Okay, the short version (and for god sakes, when you finally listen to this, play it on a system with decent speakers):
Last year, Andy Partridge of XTC did a high-end vinyl snob remaster of the band's 1986 Todd Rundgren-produced masterpiece Skylarking. Released on his own boutique label, the new version was spread over two 12-inch LPs and cut at 45 rpm, and I must confess at the time it came out I had pretty much zero interest. Despite being a huge fan of both band and album, and despite having toiled for my entire professional life at an audiophile/gear head rag (albeit a mass market one) I am as far from being an analog purist as you can get, and my reaction to the availability of the set can be pretty much summed up with the phrase "meh."
Until, that is, I chanced across a needle-drop transfer of "Earn Enough For Us," my favorite song from the record, and learned that all previous vinyl and CD versions of the album had, inexplicably, been issued with the polarity reversed or out of phase (or some such audiophile mumbo jumbo) and consequently featured a rather thin and pinched aural soundstage (a defect now corrected on the vinyl release).

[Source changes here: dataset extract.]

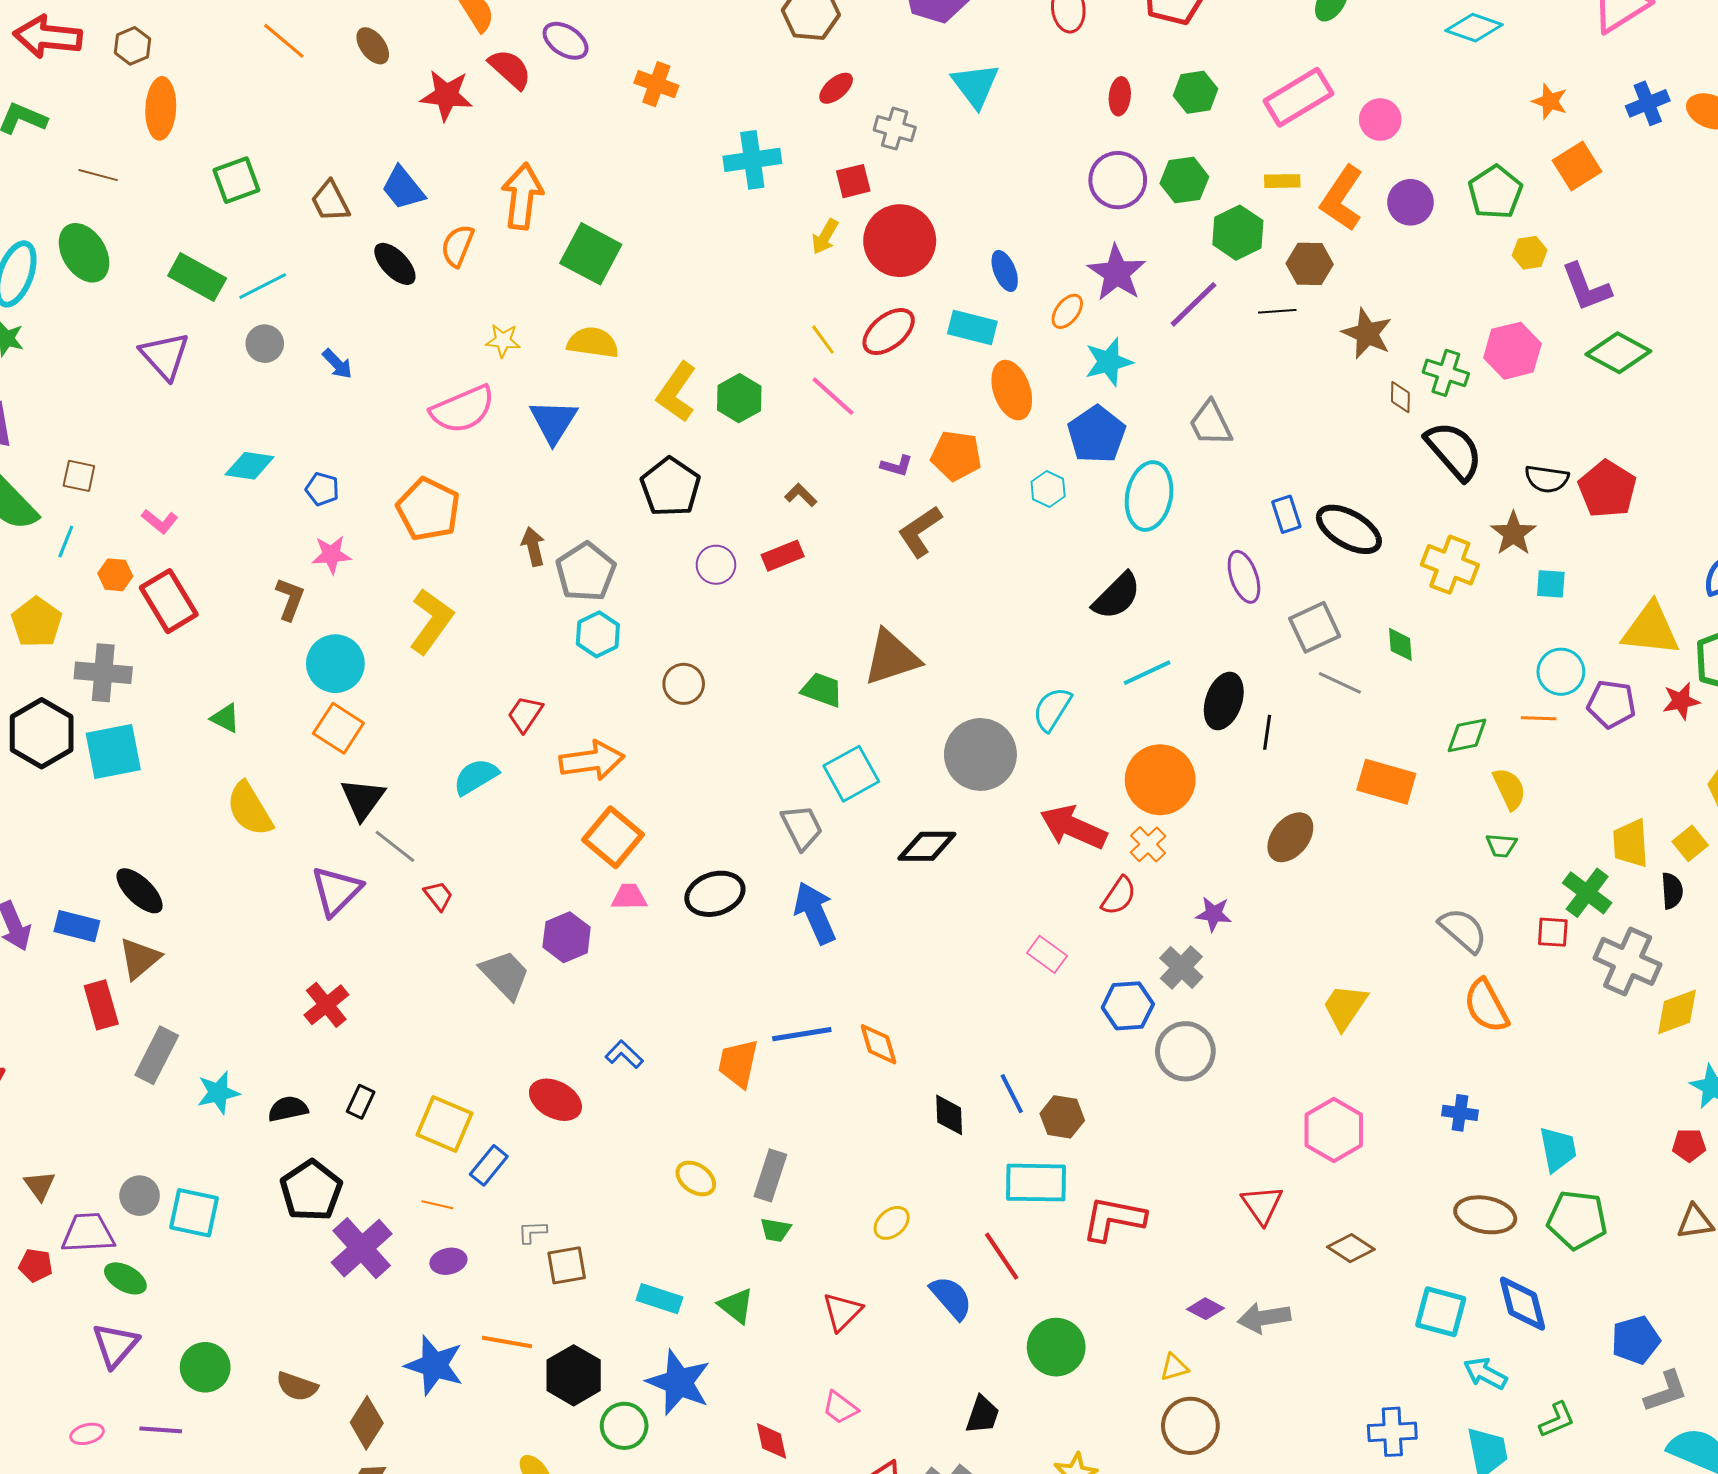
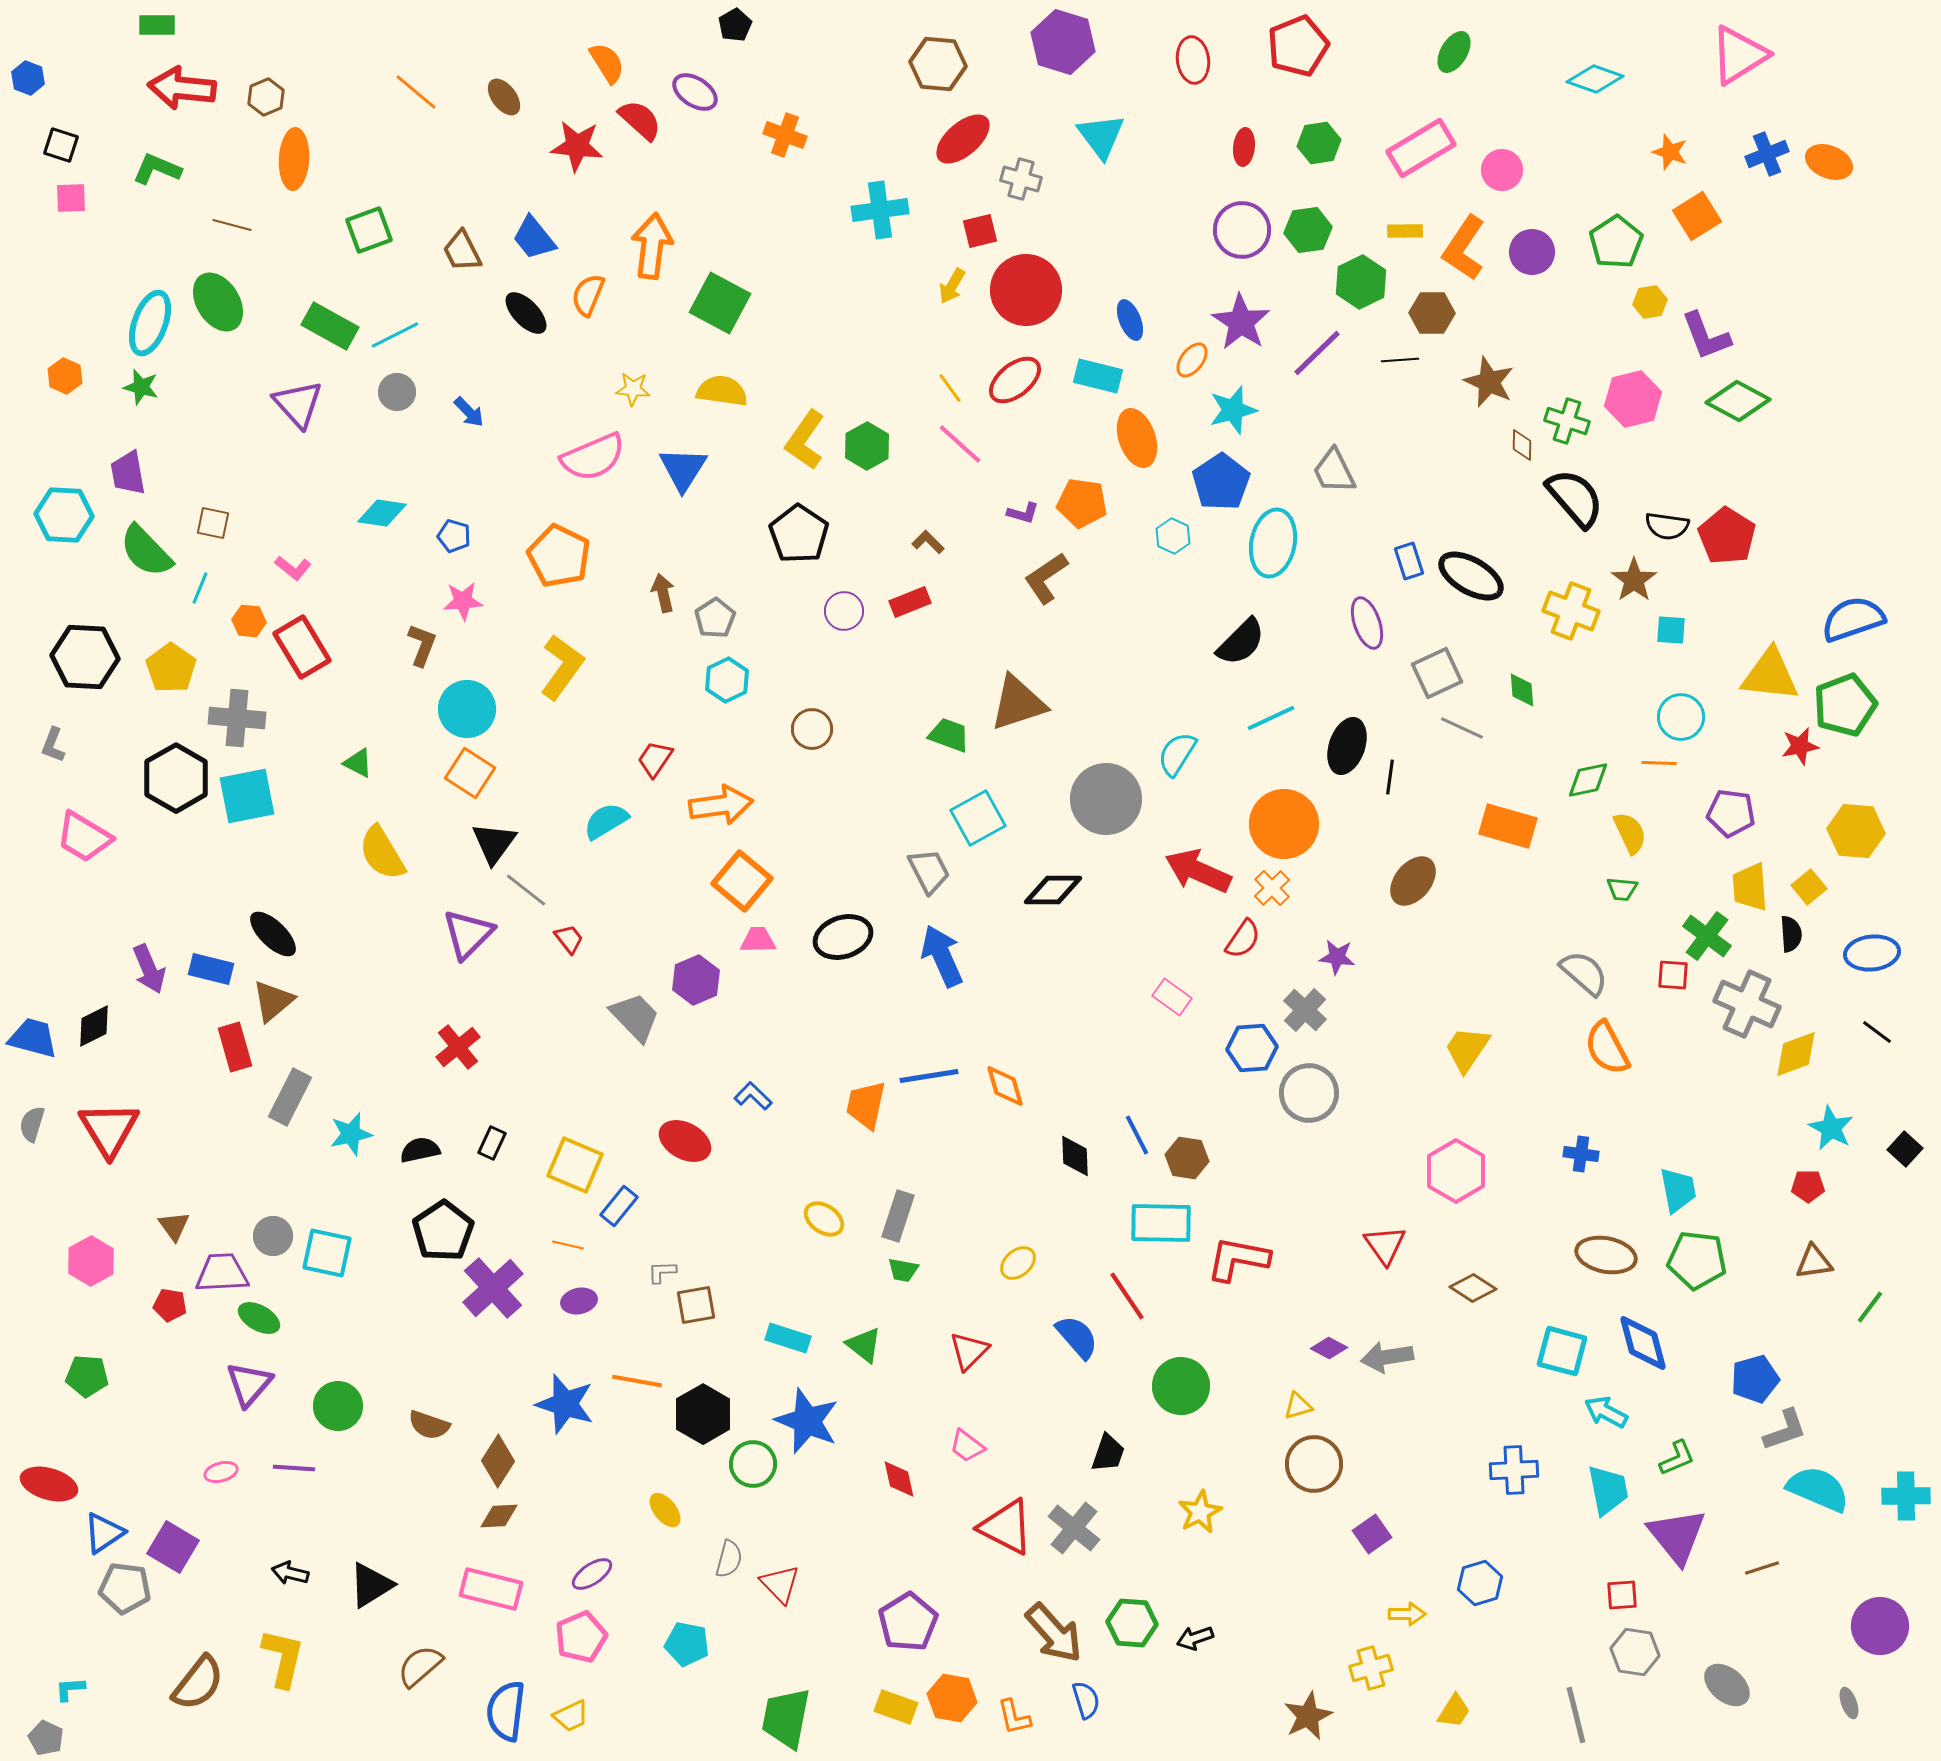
red ellipse: (836, 88) -> (963, 139), size x1.6
gray pentagon: (586, 572) -> (715, 618), size x0.7
purple pentagon: (1611, 704) -> (1731, 813), moved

How this grievous oversight had escaped producer Rundgren's attention for all these years remains an open question, of course, but anyway that was the claim.
And here's the aforementioned needle-drop, by way of proof; cliche or not, it really feels like this is the first time I've actually heard the damn thing.
Al Kooper famously described the first Blues Project album as sounding like it had been pressed on one of those cardboard inserts you used to get when your shirts were drycleaned. Which kind of sums up the way my older copies of Skylarking now strike me.
I should also add, and for the record, that on the basis of the above it's pretty obvious that Colin Moulding is one of the greatest and most underrated bass players in fricking rock history.